In 2023, the Latinx Theatre Commons (LTC) received a Research Planning Grant from the Wallace Foundation. Two years earlier, the Wallace Foundation initiated a “five-year initiative intended to support arts organizations rooted in communities of color as they explore strategies for achieving organizational well-being.” The LTC became one of the eleven awardees in 2023, receiving a grant as part of the foundation’s multimillion dollar program devoted to “Field Studies by Arts Service Organizations Rooted in Communities of Color.” The grants were awarded for a range of projects, and the LTC’s Planning Grant funded the writing of a concept paper on the archival logics utilized for preserving Latine theatre history.
Over the course of the last ten months, more than a dozen scholars from the LTC worked collaboratively to co-author a concept paper on the archiving of Latine theatre. What is traditionally known as a white paper—a term coined based on the color of the paper itself—poses a problem and a solution within a specific field. The thirteen scholars worked together to define, historicize, and problematize the systems and ideologies that have categorized Latine theatre and Latine peoples, and to offer a definition for Latine theatre itself. Titled “Latinx Theatre Commons Wallace Planning Grant Concept Paper for Archiving Latine Theatre,” the concept paper includes histories, strategies, and suggestions for archiving Latine theatre in all its forms and technologies.
The concept paper is made openly available in an effort to share the information we gathered that is specific to Latine theatre in its own right and in hopes that it can be useful to others.

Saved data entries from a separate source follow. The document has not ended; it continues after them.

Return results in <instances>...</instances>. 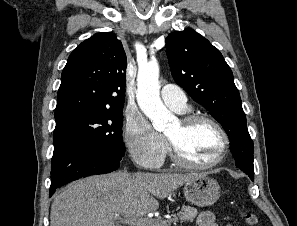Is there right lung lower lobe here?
Masks as SVG:
<instances>
[{
    "label": "right lung lower lobe",
    "mask_w": 297,
    "mask_h": 226,
    "mask_svg": "<svg viewBox=\"0 0 297 226\" xmlns=\"http://www.w3.org/2000/svg\"><path fill=\"white\" fill-rule=\"evenodd\" d=\"M123 156V151L89 141L65 139L55 142L49 196L56 188L81 177L118 169Z\"/></svg>",
    "instance_id": "right-lung-lower-lobe-1"
}]
</instances>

The scholars collaborated in pairs, working on discrete sections of the paper, and the co-principal investigators acted as developmental editors. We then shuffled the sections, and each pair of scholars reworked a section previously written by another pair, and the process continued as such. We met in person at the LTC’s tenth anniversary convening in March 2024 in Boston. The hours we spent together during and after the convening not only generated fresh, out-of-the-box ideas for forward-looking strategies but became the rare occurrence when we as a community of scholars came together physically in one room.
In April 2024, three of the project’s co-primary investigators, Lillian Manzor, Jacqueline Flores, and I (the fourth is Jorge Huerta) traveled to New York as part of the Wallace Foundation’s meeting of award recipients. It was the first-ever meeting of these Black, Indigenous, people of color (BIPOC) arts organizations, and we had the privilege of engaging in conversation with the other theatres, poetry collectives, and community arts organizations.